Los países enriquecidos, nos guste o no, somos los primeros y principales responsables del cambio climático en sus aspectos más dramáticos. Los países empobrecidos son las víctimas de nuestro derroche incontrolado al servicio de nuestra comodidad. A estos les robamos sus materias primas, sus bosques, su modo de vida, su cultura y les endosamos los despojos de nuestro consumo desbocado.
Por eso hablamos de países enriquecidos y no de países ricos. De países empobrecidos y no de países pobres. Ningún país es pobre o rico por sus recursos naturales. Sí son recursos naturales distintos y complementarios. Con sus recursos naturales se podría vivir dignamente en todos los países. Si se compartieran sin los abusos de los países enriquecidos. Y si los progresos humanos, técnicos, científicos se pusieran siempre al servicio de todos los países en un intercambio solidario.
Esto es un sueño que nunca se ha hecho realidad y que probablemente nunca se hará. Porque la persona humana y nuestros egoísmos personales y sociales son lo que son. Aunque también es verdad que siempre ha habido y habrá una levadura que ha hecho, hace y hará posible mantener viva la antorcha de la solidaridad y del amor en las relaciones humanas personales y sociales. Estamos llamados a que esa levadura de solidaridad amorosa o de amor solidario siga trabajando por una realidad más justa, más humana.

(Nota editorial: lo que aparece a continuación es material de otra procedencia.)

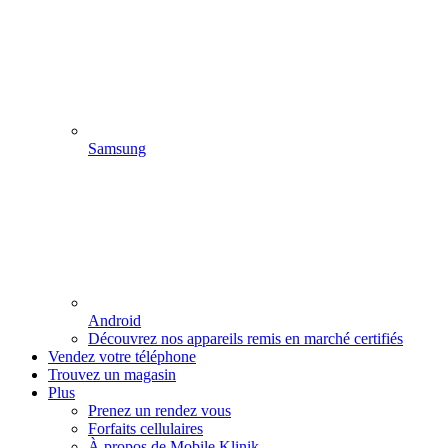
Samsung
Android
Découvrez nos appareils remis en marché certifiés
Vendez votre téléphone
Trouvez un magasin
Plus
Prenez un rendez vous
Forfaits cellulaires
À propos de Mobile Klinik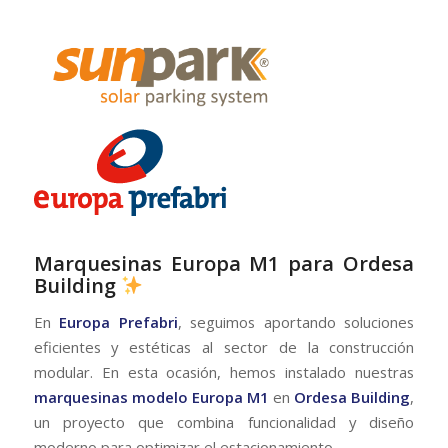
Marquesinas Europa M1 para Ordesa
Building
En
Europa Prefabri
, seguimos aportando soluciones
eficientes y estéticas al sector de la construcción
modular. En esta ocasión, hemos instalado nuestras
marquesinas modelo Europa M1
en
Ordesa Building
,
un proyecto que combina funcionalidad y diseño
moderno para optimizar el estacionamiento.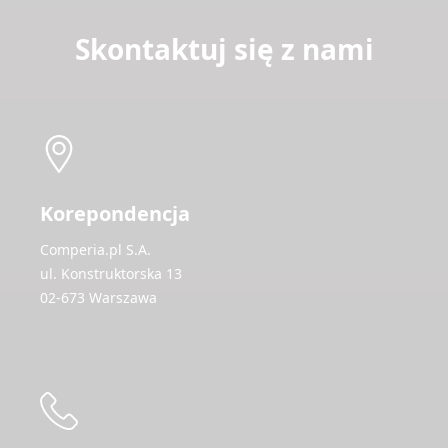
Skontaktuj się z nami
Korepondencja
Comperia.pl S.A.
ul. Konstruktorska 13
02-673 Warszawa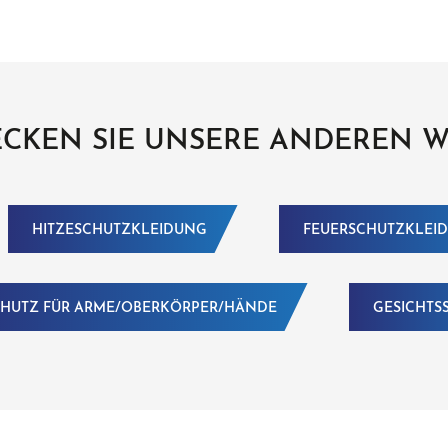
CKEN SIE UNSERE ANDEREN 
HITZESCHUTZKLEIDUNG
FEUERSCHUTZKLEI
HUTZ FÜR ARME/OBERKÖRPER/HÄNDE
GESICHTS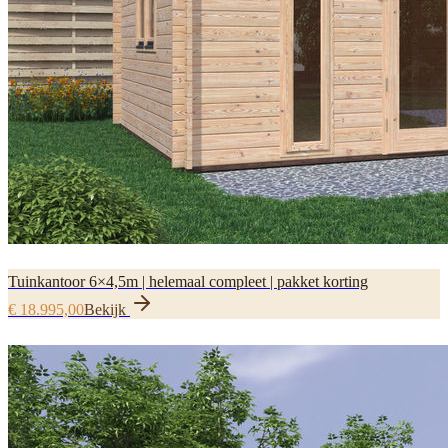
Tuinkantoor 6×4,5m | helemaal compleet | pakket korting
€ 18.995,00
Bekijk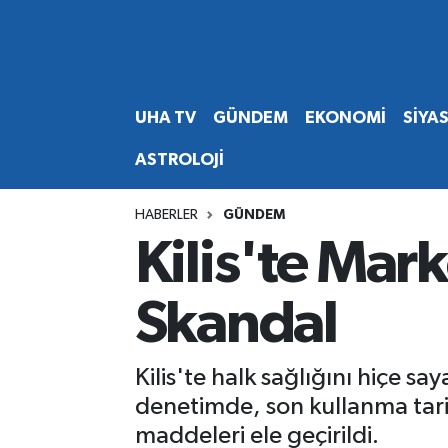
Abone Ol
Nöbetçi Eczaneler
UHA TV
GÜNDEM
EKONOMİ
SİYA
Gündem
Hava Durumu
ASTROLOJİ
Ekonomi
Namaz Vakitleri
HABERLER
GÜNDEM
Magazin
Trafik Durumu
Kilis'te Mar
Siyaset
Süper Lig Puan Durumu ve Fikstür
Skandal
Spor
Tüm Manşetler
Kilis'te halk sağlığını hiçe s
Yaşam
Son Dakika Haberleri
denetimde, son kullanma tari
maddeleri ele geçirildi.
Haber Arşivi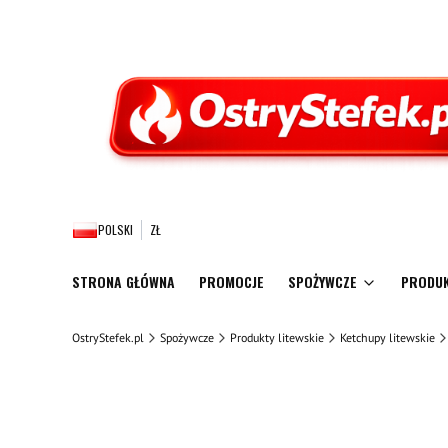
POLSKI
ZŁ
STRONA GŁÓWNA
PROMOCJE
SPOŻYWCZE
PRODUK
OstryStefek.pl
Spożywcze
Produkty litewskie
Ketchupy litewskie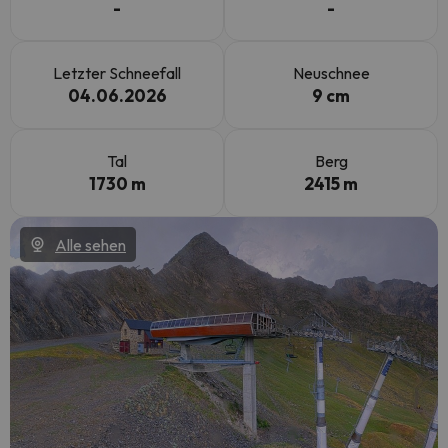
-
-
Letzter Schneefall
Neuschnee
04.06.2026
9 cm
Tal
Berg
1730 m
2415 m
Alle sehen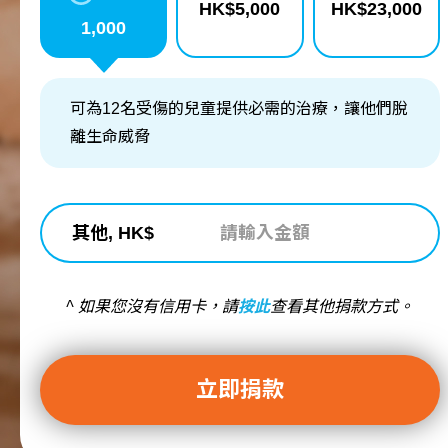
HK$
5,000
HK$
23,000
1,000
可為12名受傷的兒童提供必需的治療，讓他們脫
離生命威脅
其他, HK$
^ 如果您沒有信用卡，請
按此
查看其他捐款方式。
立即捐款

Y aquí nos encontramos con una porción de levadura transformante que se llama ciudadanía ecológica. Un concepto que tiene años de existencia y que invita a un modo distinto de vivir y de relacionarnos con la naturaleza y con los otros. Y, entre cristianos y todo creyente, con Dios.
Este concepto nos lo recuerda Francisco en su Encíclica Laudato si’, sobre el cuidado de la naturaleza, (LS) en sus números 209-211. Nos habla de la educación ambiental llamada a crear una ciudadanía ecológica. Con la finalidad de cultivar “los distintos niveles del equilibrio ecológico: el interno con uno mismo, el solidario con los demás, el natural con todos los seres vivos, el espiritual con Dios” (LS 210). Ciudadanía ecológica, es decir, ciudadanos ecológicos. Ciudadanos con conciencia ecológica.
La ciudadanía ecológica comienza por partir del principio de que la naturaleza no es una mera fuente de recursos para vivir más cómodamente los que puedan beneficiarse aquí y ahora. Esta visión nos ha enseñado ya que esos recursos no son inagotables ni su uso inocente y que la naturaleza ya se ha revelado contra esa concepción.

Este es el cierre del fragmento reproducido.